The Smile : Critique de l’album Mur des Yeux

Tout au long de l’album, les guitares et les arrangements détraqués de Greenwood oscillent entre l’expressionnisme d’entrepôt de Can et la fusion folk enlevée par des extraterrestres de Robert Wyatt, conspirant avec la production live et les rythmes convulsifs pour sauver son camarade de groupe de ses impulsions les plus lourdes. Le registre vocal éthéré de Yorke a longtemps été sa carte de visite et sa béquille, testé avec un effet vertigineux sur les couplets de « Climbing Up the Walls » avant de prendre racine sur Le roi des membres. De nos jours, il est partagé entre des impulsions belliqueuses : commander une chanson ou la vaporiser d’une vapeur fantomatique. Mais même ses sorts les plus faibles enchantent, et Mur des yeux s’ouvre sur deux irrésistibles brûleurs lents : le titre hivernal de la bossa nova, où il murmure à propos de la surveillance numérique et de la sédation (« Vous irez derrière un mur d’yeux/De votre propre appareil/Est-ce toujours vous avec les yeux creux ? »), et « Teleharmonic », de l’école « All I Need » de narrateurs tendus pris dans des synthés à tourbillon, s’accrochant à l’amour comme une bouée de sauvetage.

En séquençant d’emblée les deux chansons les plus brumeuses, l’album vous plonge dans une transe. Puis la guitare de Greenwood, attirée depuis les coulisses, électrise le centre nerveux sur « Read the Room » et « Under Our Pillows », une suite de rock alternatif composée de crochets à pistons cliquetants et de finales motorisées.
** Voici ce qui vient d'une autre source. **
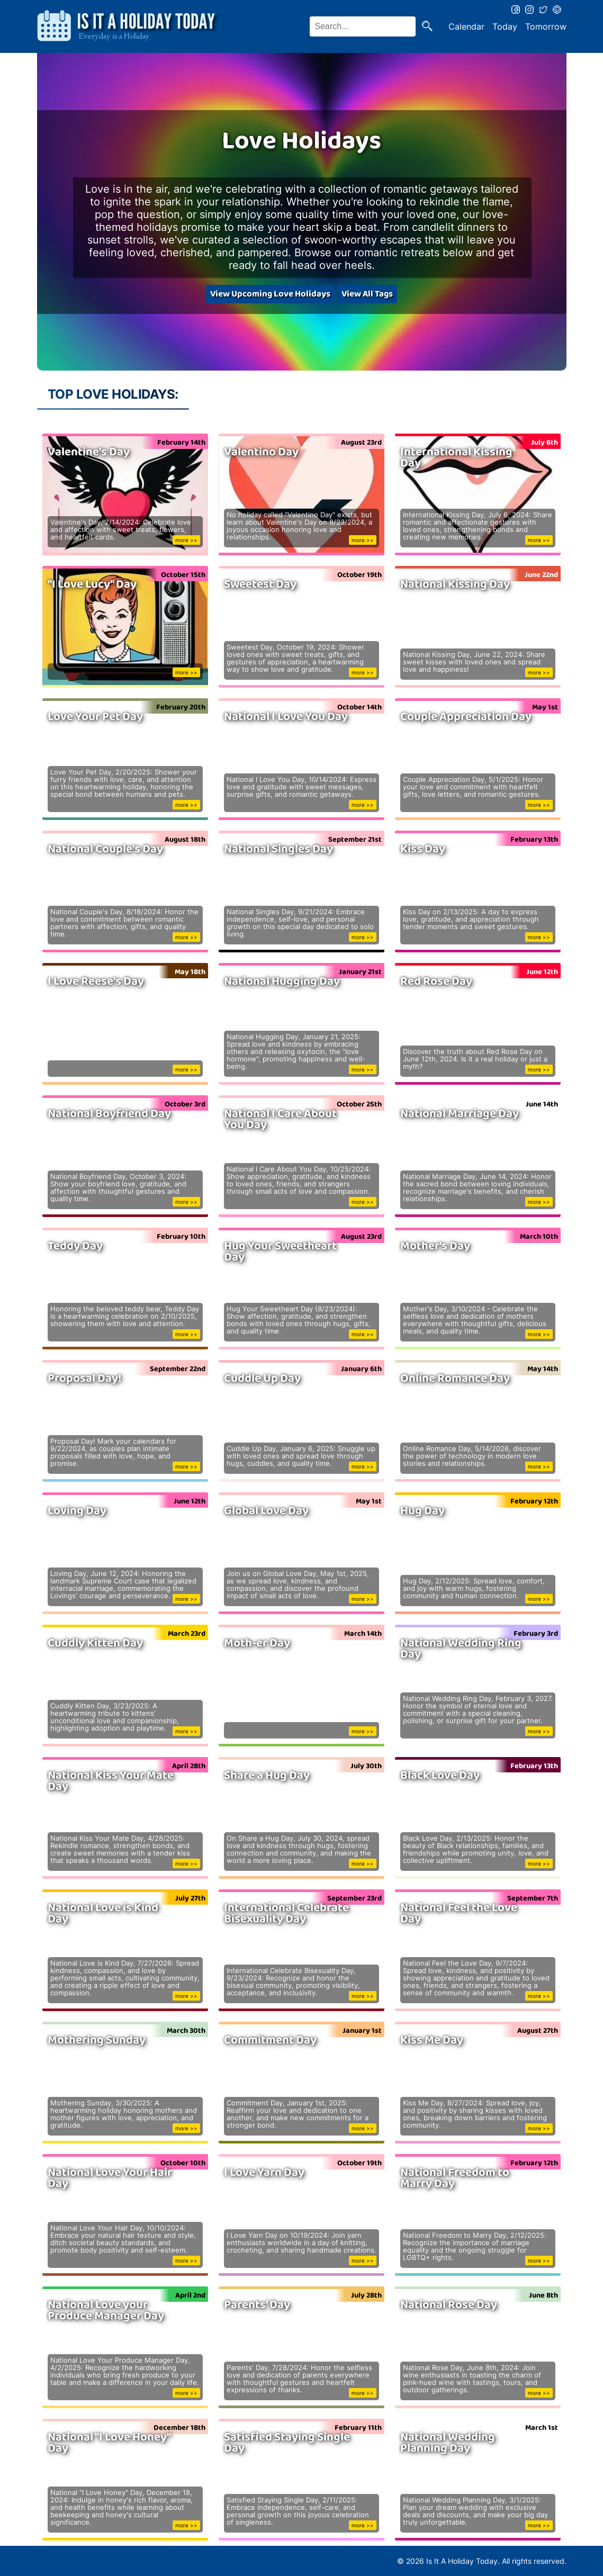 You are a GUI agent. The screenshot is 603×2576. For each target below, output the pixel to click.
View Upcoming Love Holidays (270, 294)
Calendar (466, 26)
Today (504, 26)
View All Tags (367, 294)
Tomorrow (545, 26) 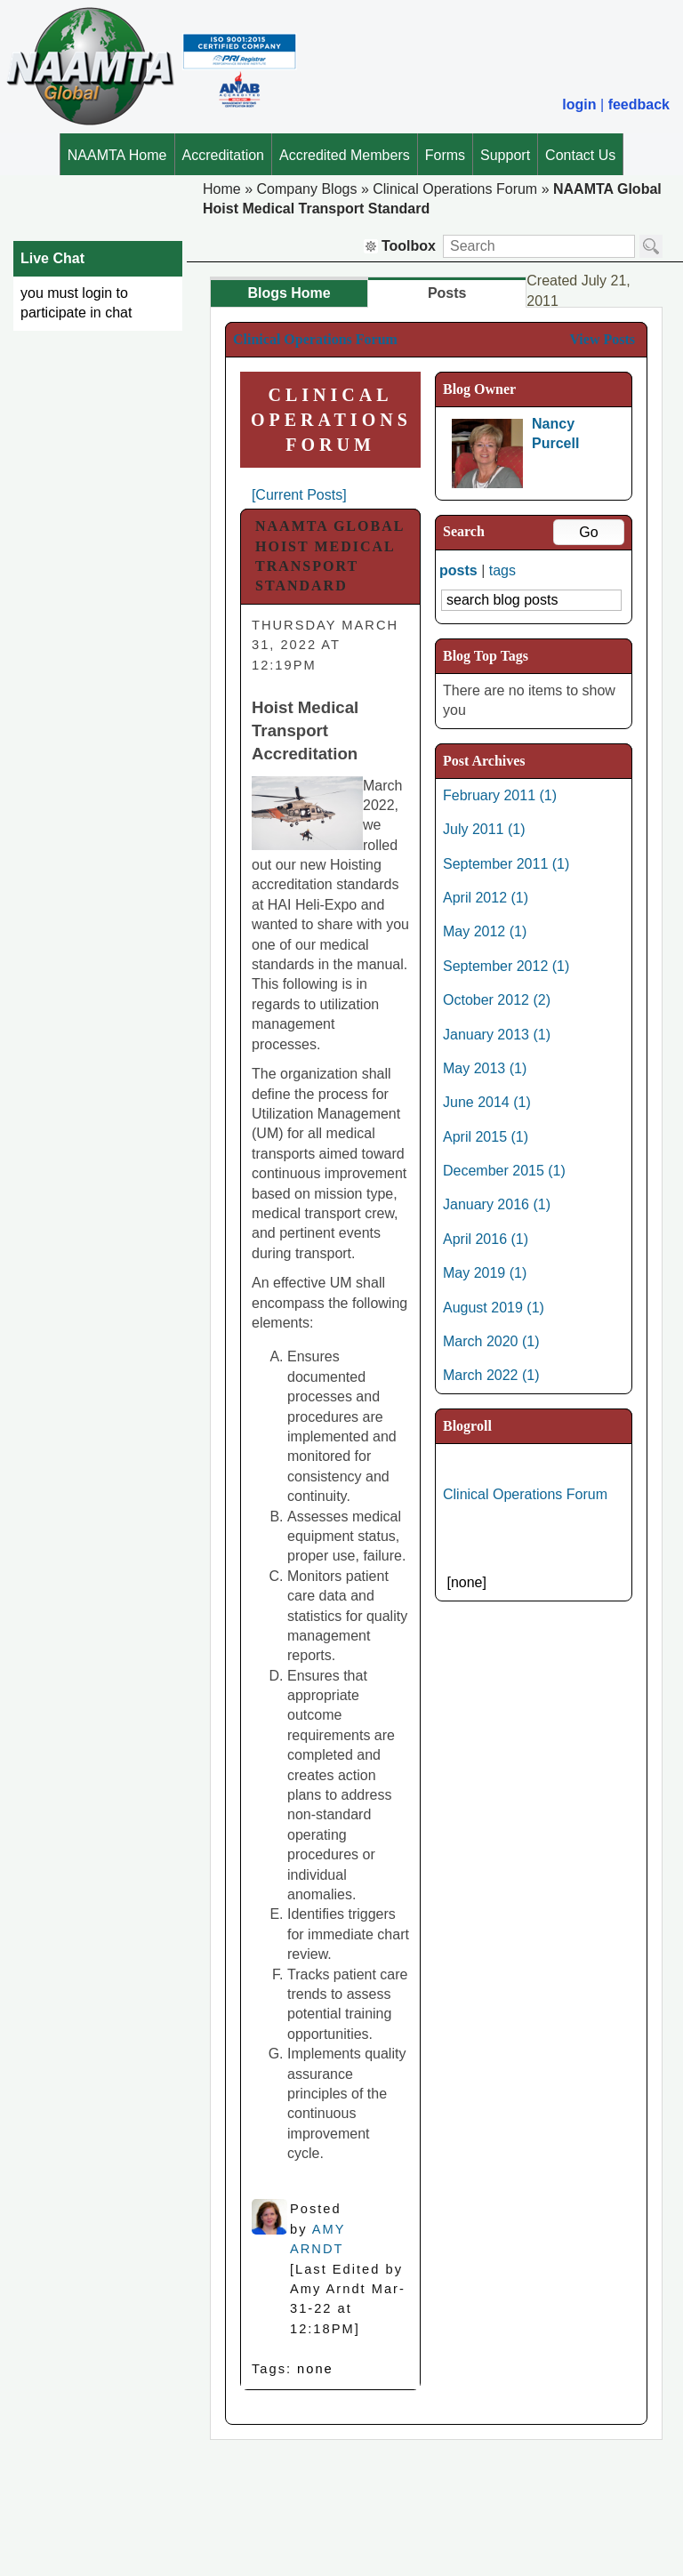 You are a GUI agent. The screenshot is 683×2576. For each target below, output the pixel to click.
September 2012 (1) (506, 966)
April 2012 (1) (485, 897)
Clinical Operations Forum (455, 189)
Lorsque la tension monte avec une mélodie de boîte à musique ou un gonflement des cordes du London Contemporary Orchestra, les chansons nous ont surpris à deux reprises : d’abord en devançant les attentes en matière de beauté, puis en la fournissant quand même.

Le tour de luxe de la deuxième face ne faiblit que sur « I Quit », une de ces chansons de Smile qui souffre peut-être du désir de Greenwood de sortir des disques « 90 pour cent aussi bons ». [that] sortez deux fois plus souvent. Où le plus proche « You Know Me! » fait évoluer la ballade paranoïaque de Yorke, « I Quit » est le discount « Codex » ou « Tinker Tailor Soldier Sailor » : enivrant comme toujours mais sans la révélation finale – le sentiment de l’aube pénétrant dans un monde souterrain trouble – qui fait basculer ces chansons de Radiohead dans le sublime.

Après des décennies à affiner, refuser et reformuler le son de Radiohead, Yorke et Greenwood semblent enhardis à arrêter de résister, à se détendre et à laisser leurs impulsions d’écriture absorber tout ce qui se passe sur leur chaîne stéréo ce jour-là. Mur des yeux donne une place centrale au jazz, au kosmische, au prog – des repères esthétiques et des genres satellites habituellement conservés dans les coulisses des groupes les plus établis. The Smile, bien que plus étrange et plus sauvage, s’inscrit plus confortablement dans la tradition art-rock omnivore.

La fusion de raffinement et d’insurrection de Greenwood fait écho à celle de son pianiste bien-aimé Glenn Gould, qui a fait une belle observation à propos du compositeur moderniste pionnier Arnold Schoenberg : « Chaque fois que l’on défie honnêtement une tradition, on devient, en réalité, le plus responsable à son égard. » Tout comme Radiohead a défié les conventions du rock, le Smile ne peut s’empêcher de défier Radiohead. Pourtant, suggère Gould, le défi est l’élément vital de la tradition. Défier le classicisme, le rock ou un vieux groupe chéri peut enfin préserver son caractère sacré. La chose défiée perdure – et alors, si nous avons de la chance, le défi la fait réagir.